Я послушал. Он подошел ко мне, делая руками какие-то неопределенные движения.
— Я не могу продолжать сам, Арчер. Простите, если я чем-нибудь задел вас.
— Все в порядке.
— Нет, не все. Вы любите Сюзанну?
Я не ответил.
— В таком случае вы удивительный человек. Говорю вам честно, что не притрагивался к ней с сорок пятого года. У меня были некоторые неприятности с этим гостиничным сыщиком. Сайп…
— Вы избили его, — заметил я безучастно. — Я знаю это.
— Я проучил его на всю жизнь, — сказал Хиллман с некоторой гордостью. — Это был первый и последний раз, когда он выманил у меня деньги.
— Если не считать этой недели.
Повисло молчание, которое он и нарушил:
— Во всяком случае, Сюзанна потеряла интерес…
— Я не желаю говорить о Сюзанне.
— Ваше право.
Хиллман вывел меня в коридор, ведущий в библиотеку. Он делал это, чтобы наш разговор был слышен в гостиной, где находилась Эллен. Он стоял, прислонившись к стене, так в театре стоят люди, у которых нет билета. По его позе я мог понять, как непрочно его положение здесь, каким временным жильцом ощущает он себя в своем собственном доме.
— Я не понимаю только двух вещей, — сказал я. — Вы говорили, что провели с Кэрол всего одну ночь, и абсолютно уверены, что вы действительный отец ее ребенка. Откуда такая уверенность?
— Он родился точно через девять месяцев — 12 декабря.
— Но это еще не доказывает, что вы его отец. Беременность часто бывает дольше девяти месяцев, особенно первая. Майкл мог стать отцом еще до того, как морской патруль забрал его. Или любой другой мужчина.

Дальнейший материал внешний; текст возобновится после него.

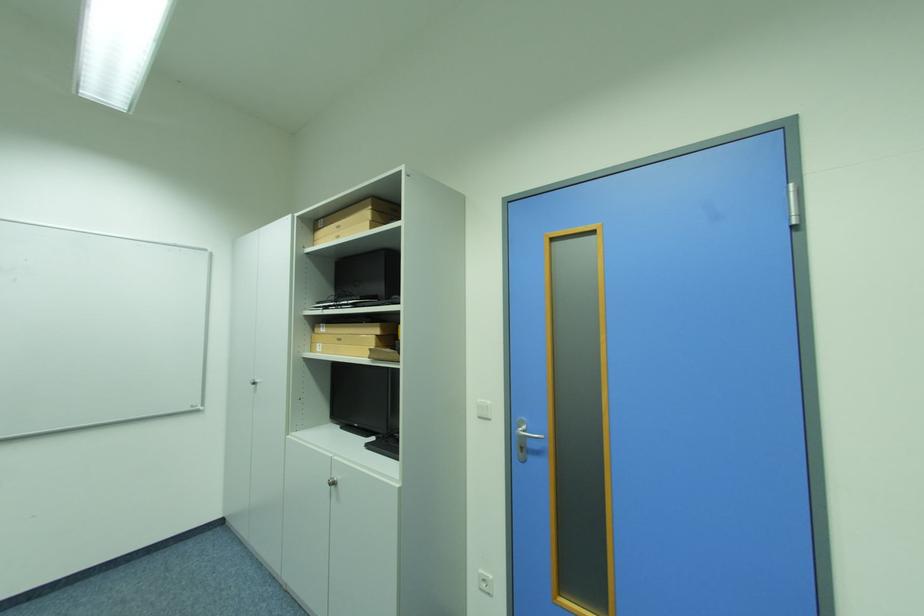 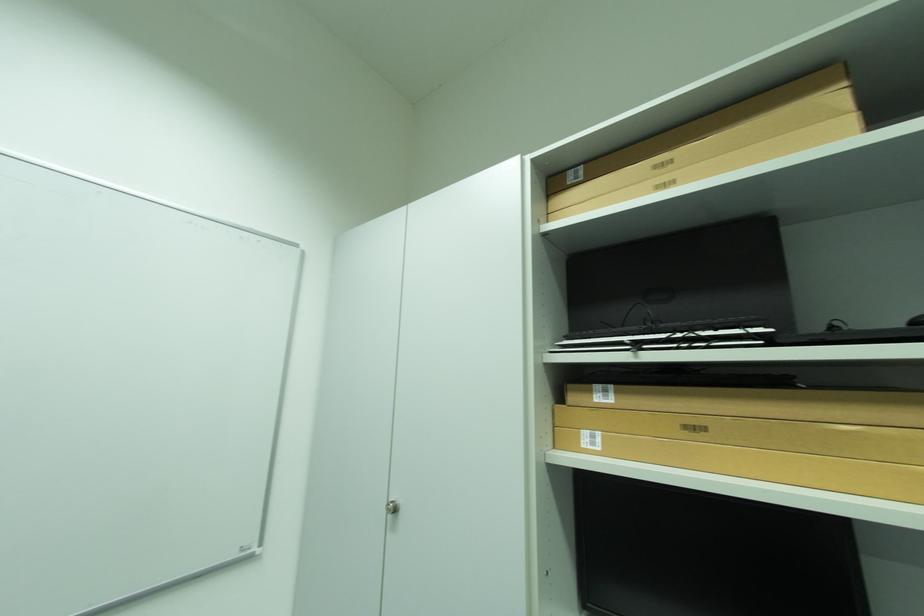 In the second image, find the point that corresponds to point 331,328 in the first image.

(614, 392)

— Других мужчин не было, она была девственницей.
— Вы лжете!
— Нет, это правда. Женитьба Кэрол и Майкла Харлея никогда не была совершенно полной. Майкл был импотентом, это и послужило единственной причиной, по которой он согласился считаться отцом ребенка.
— Но какая была в этом необходимость, Хиллман? Почему же вы не взяли ребенка и не вырастили его сами?
— Я это и сделал.
— Я имею в виду, взяли открыто и вырастили как своего собственного сына?
— Я не мог. Я имел другие обязательства. Я был уже женат на Эллен. А она — из Новой Англии, пуританка чистой воды.